Sudan to UN humanitarian chief: We accept aid, not foreign aid workers
KHARTOUM - Foreigners are not allowed to distribute aid to two war-ravaged states in Sudan, a government minister affirmed on Wednesday after talks with the UN's humanitarian chief.
The United Nations says hundreds of thousands of people have become internally displaced or otherwise severely affected since fighting began last June in South Kordofan state, and then in Blue Nile.
Refugees fleeing to Ethiopia and South Sudan are reporting food shortages and rising levels of malnutrition, with "particularly alarming" signs coming from rebel-held areas, Valerie Amos, the UN's top emergency aid official, told reporters.
But Khartoum, citing security concerns, continues to bar UN and foreign aid workers from the warzone.
"We welcome support from the UN but the Sudanese government decides on the delivery of aid to people. It must be done by Sudanese aid workers," Social Welfare Minister Amira al-Fadel Mohamed told the same news briefing.
"There is still a fear that the aid workers may face some security troubles," she said, adding that the issue of access is under discussion.

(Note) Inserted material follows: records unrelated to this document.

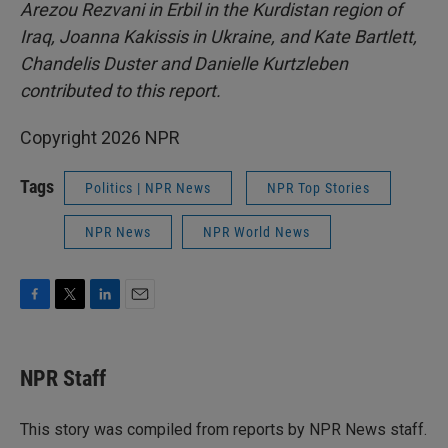
Arezou Rezvani in Erbil in the Kurdistan region of
Iraq, Joanna Kakissis in Ukraine, and Kate Bartlett,
Chandelis Duster and Danielle Kurtzleben
contributed to this report.
Copyright 2026 NPR
Tags
Politics | NPR News
NPR Top Stories
NPR News
NPR World News
F
T
L
E
a
w
i
m
c
i
n
a
e
t
k
i
NPR Staff
b
t
e
l
o
e
d
o
r
I
This story was compiled from reports by NPR News staff.
k
n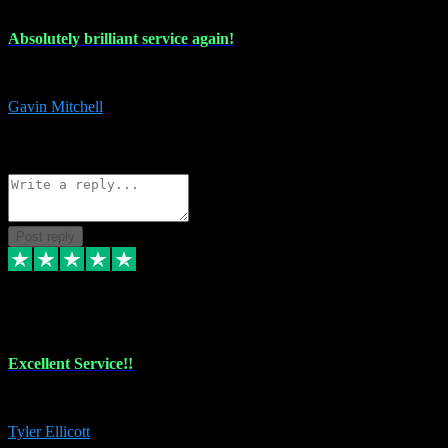
Absolutely brilliant service again!
Absolutely brilliant service again!! 2 purchases in 2 days, both perfect
Gavin Mitchell
7
Source: Organic
Reply
Share
Request information
Post reply
30 Jun 2024
Excellent Service!!
The maintenance team of I have a problem always comes through to help
Tyler Ellicott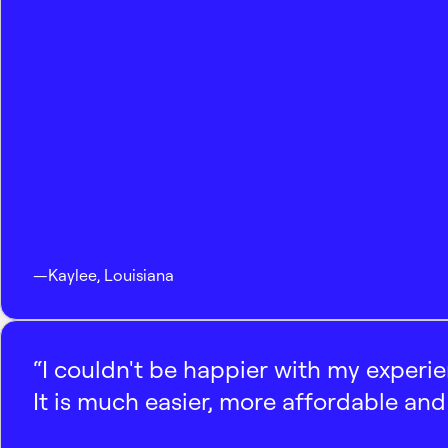
—
Kaylee
,
Louisiana
“I couldn't be happier with my experi
It is much easier, more affordable and 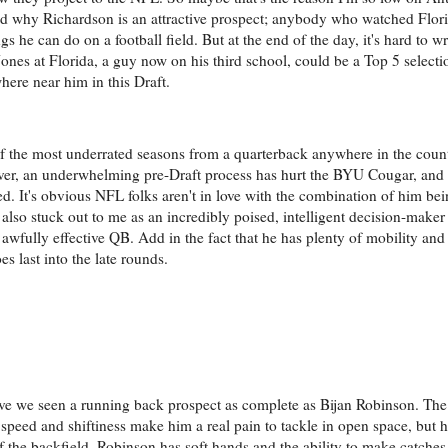
and why Richardson is an attractive prospect; anybody who watched Flor
ngs he can do on a football field. But at the end of the day, it's hard to
ones at Florida, a guy now on his third school, could be a Top 5 selecti
ere near him in this Draft.
of the most underrated seasons from a quarterback anywhere in the coun
er, an underwhelming pre-Draft process has hurt the BYU Cougar, and
d. It's obvious NFL folks aren't in love with the combination of him be
ll also stuck out to me as an incredibly poised, intelligent decision-make
an awfully effective QB. Add in the fact that he has plenty of mobility and
es last into the late rounds.
e we seen a running back prospect as complete as Bijan Robinson. The
speed and shiftiness make him a real pain to tackle in open space, but 
of the backfield, Robinson has soft hands and the ability to make catches 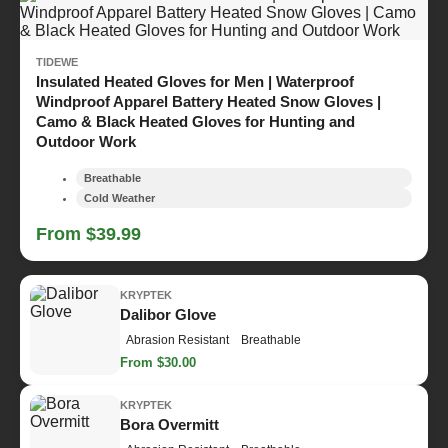
TIDEWE
Insulated Heated Gloves for Men | Waterproof
Windproof Apparel Battery Heated Snow Gloves |
Camo & Black Heated Gloves for Hunting and
Outdoor Work
Breathable
Cold Weather
From $39.99
KRYPTEK
Dalibor Glove
Abrasion Resistant
Breathable
From $30.00
KRYPTEK
Bora Overmitt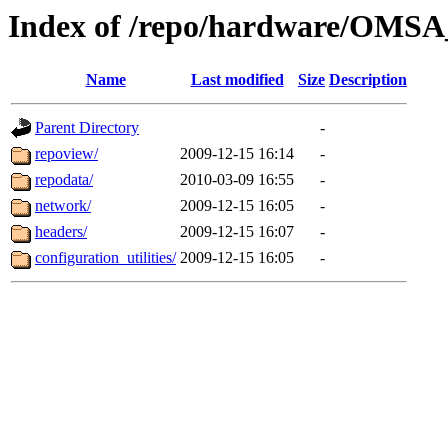
Index of /repo/hardware/OMSA
Name
Last modified
Size
Description
Parent Directory
-
repoview/
2009-12-15 16:14
-
repodata/
2010-03-09 16:55
-
network/
2009-12-15 16:05
-
headers/
2009-12-15 16:07
-
configuration_utilities/
2009-12-15 16:05
-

"And later we can decide when the international aid workers can return to the two states and what are the limits of their movement."

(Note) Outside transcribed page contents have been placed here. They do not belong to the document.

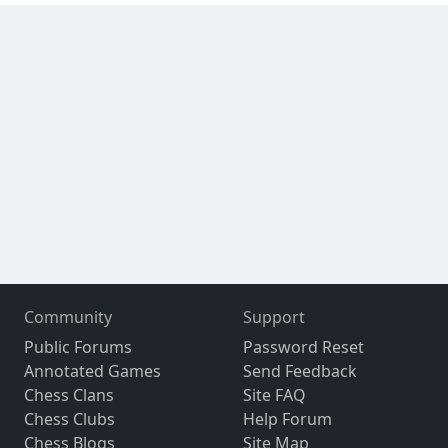
Community
Support
Public Forums
Password Reset
Annotated Games
Send Feedback
Chess Clans
Site FAQ
Chess Clubs
Help Forum
Chess Blogs
Site Map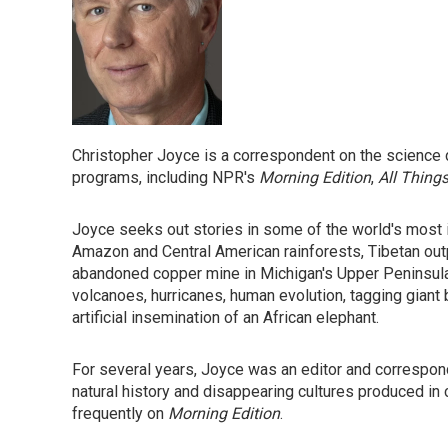
Christopher Joyce is a correspondent on the science 
programs, including NPR's
Morning Edition
,
All Thing
Joyce seeks out stories in some of the world's most 
Amazon and Central American rainforests, Tibetan out
abandoned copper mine in Michigan's Upper Peninsula.
volcanoes, hurricanes, human evolution, tagging giant 
artificial insemination of an African elephant.
For several years, Joyce was an editor and correspo
natural history and disappearing cultures produced in 
frequently on
Morning Edition
.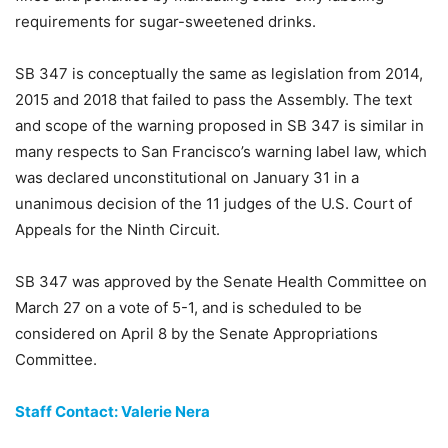
requirements for sugar-sweetened drinks.
SB 347 is conceptually the same as legislation from 2014,
2015 and 2018 that failed to pass the Assembly. The text
and scope of the warning proposed in SB 347 is similar in
many respects to San Francisco’s warning label law, which
was declared unconstitutional on January 31 in a
unanimous decision of the 11 judges of the U.S. Court of
Appeals for the Ninth Circuit.
SB 347 was approved by the Senate Health Committee on
March 27 on a vote of 5-1, and is scheduled to be
considered on April 8 by the Senate Appropriations
Committee.
Staff Contact: Valerie Nera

The UN has said that without having its people in the affected areas it cannot verify what the needs are or how they are being addressed.
Mohamed said her government has delivered food and water.

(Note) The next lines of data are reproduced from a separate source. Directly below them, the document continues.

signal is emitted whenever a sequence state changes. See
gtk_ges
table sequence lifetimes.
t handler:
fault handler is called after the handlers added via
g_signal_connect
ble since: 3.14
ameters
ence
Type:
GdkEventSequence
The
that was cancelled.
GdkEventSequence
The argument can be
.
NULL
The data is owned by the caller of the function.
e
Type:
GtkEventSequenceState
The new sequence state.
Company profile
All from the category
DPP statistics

"The whole focus of our discussion has been on ways in which the United Nations can support the government's own effort to meet the needs of people in government-controlled areas, and also how we can access those people in SPLM-North held areas where the indicators are particularly alarming," Amos said.
The government and UN agreed to discuss the sharing of information and data to help them meet the people's needs, she added.
Fighting in the border state of South Kordofan broke out in early June, between Sudanese forces and SPLM-North soldiers, who had fought alongside rebels in southern Sudan during a civil war that ended in 2005 and led to South Sudan's independence in July.
The conflict spread in September to Blue Nile state, another area where Khartoum moved to assert its authority in the wake of southern secession.
South Kordofan's governor, Ahmad Harun, is wanted by the Hague-based International Criminal Court for alleged war crimes and crimes against humanity committed in Sudan's Darfur region.